(Dataset records)
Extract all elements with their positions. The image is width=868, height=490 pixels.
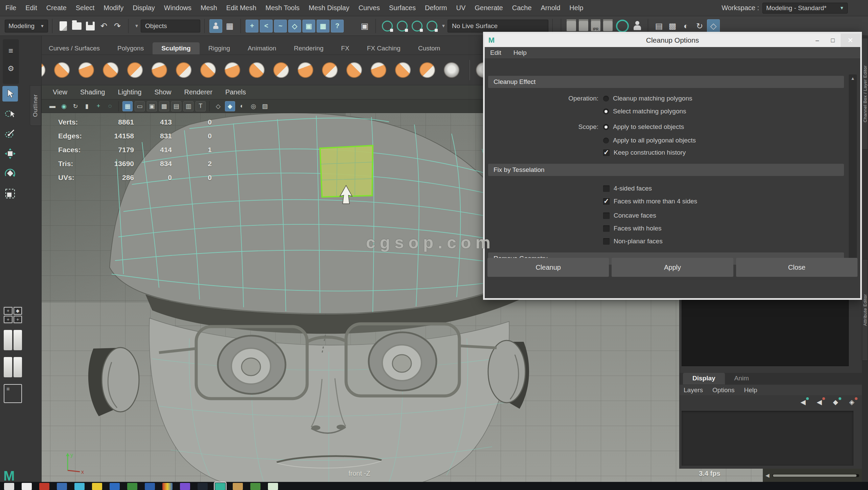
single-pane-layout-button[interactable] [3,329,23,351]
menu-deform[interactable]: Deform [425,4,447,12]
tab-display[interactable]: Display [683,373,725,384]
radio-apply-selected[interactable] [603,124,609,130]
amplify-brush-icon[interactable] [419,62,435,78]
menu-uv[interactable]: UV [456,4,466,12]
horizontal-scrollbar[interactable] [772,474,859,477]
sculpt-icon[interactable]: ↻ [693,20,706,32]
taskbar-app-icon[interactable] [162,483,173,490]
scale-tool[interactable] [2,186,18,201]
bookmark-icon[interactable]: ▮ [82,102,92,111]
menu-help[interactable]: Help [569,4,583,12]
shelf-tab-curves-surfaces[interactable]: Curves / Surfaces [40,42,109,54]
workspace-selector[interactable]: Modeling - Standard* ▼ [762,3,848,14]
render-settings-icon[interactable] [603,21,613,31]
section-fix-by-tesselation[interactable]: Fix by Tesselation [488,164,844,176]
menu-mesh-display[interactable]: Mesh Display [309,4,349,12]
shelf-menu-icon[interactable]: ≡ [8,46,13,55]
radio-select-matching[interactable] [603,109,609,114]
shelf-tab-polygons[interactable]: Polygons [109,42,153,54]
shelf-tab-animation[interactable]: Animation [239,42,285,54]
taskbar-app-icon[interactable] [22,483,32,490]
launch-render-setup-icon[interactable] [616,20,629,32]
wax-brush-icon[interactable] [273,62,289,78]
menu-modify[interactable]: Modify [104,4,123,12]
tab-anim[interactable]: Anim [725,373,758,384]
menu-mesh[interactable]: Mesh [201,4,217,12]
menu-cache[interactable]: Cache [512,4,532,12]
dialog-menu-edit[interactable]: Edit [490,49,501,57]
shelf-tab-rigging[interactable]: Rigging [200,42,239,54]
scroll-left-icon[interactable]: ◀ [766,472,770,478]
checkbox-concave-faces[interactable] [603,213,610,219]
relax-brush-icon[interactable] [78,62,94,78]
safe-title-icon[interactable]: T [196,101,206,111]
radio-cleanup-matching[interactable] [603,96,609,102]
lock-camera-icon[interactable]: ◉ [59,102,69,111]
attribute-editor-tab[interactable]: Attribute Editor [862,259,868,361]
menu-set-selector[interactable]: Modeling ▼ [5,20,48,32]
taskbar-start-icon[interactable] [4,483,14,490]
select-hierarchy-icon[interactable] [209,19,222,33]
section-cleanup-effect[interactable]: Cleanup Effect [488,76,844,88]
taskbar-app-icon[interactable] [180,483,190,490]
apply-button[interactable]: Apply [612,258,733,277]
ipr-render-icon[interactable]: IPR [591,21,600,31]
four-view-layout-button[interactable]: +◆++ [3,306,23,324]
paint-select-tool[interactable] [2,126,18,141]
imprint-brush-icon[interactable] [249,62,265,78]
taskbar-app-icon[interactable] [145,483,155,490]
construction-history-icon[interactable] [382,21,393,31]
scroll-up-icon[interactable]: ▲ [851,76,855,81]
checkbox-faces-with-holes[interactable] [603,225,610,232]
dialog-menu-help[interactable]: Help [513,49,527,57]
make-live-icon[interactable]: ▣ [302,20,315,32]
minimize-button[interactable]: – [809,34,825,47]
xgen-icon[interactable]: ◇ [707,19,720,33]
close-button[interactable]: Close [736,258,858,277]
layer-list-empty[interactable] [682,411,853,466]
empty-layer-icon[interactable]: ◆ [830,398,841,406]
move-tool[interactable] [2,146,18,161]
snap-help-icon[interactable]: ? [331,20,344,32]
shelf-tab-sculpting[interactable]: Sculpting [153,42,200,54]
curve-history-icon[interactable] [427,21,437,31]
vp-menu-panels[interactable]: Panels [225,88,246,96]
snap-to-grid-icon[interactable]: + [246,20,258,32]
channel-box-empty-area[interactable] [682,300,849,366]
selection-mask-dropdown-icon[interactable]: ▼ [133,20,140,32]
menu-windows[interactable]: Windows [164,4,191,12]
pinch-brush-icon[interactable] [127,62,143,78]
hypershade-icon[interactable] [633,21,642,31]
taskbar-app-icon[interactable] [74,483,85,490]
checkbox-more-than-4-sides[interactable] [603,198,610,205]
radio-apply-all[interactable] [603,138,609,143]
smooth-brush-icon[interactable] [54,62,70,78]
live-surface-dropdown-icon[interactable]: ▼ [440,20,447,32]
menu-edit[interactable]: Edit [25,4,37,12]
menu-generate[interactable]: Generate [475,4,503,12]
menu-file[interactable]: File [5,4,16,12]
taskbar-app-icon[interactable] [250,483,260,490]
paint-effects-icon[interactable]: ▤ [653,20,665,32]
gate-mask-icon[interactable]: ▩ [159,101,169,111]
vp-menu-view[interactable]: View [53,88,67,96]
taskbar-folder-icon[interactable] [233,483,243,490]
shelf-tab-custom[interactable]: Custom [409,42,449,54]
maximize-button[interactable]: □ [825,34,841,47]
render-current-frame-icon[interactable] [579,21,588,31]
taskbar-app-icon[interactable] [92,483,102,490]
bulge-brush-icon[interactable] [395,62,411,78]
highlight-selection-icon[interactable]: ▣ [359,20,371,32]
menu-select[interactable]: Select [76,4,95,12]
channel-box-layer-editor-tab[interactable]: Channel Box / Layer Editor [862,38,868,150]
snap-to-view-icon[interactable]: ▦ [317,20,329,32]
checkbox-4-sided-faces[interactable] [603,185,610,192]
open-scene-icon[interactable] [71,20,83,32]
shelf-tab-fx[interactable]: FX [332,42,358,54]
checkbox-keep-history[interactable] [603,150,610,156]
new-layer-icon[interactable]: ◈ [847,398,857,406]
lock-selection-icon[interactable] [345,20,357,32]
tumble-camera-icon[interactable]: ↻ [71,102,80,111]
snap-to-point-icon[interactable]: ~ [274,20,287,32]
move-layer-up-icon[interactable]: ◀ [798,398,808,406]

## Work to complete
Supply the count of lines in the entries that include "Mesh", and no other text.

## Reply to the exercise
2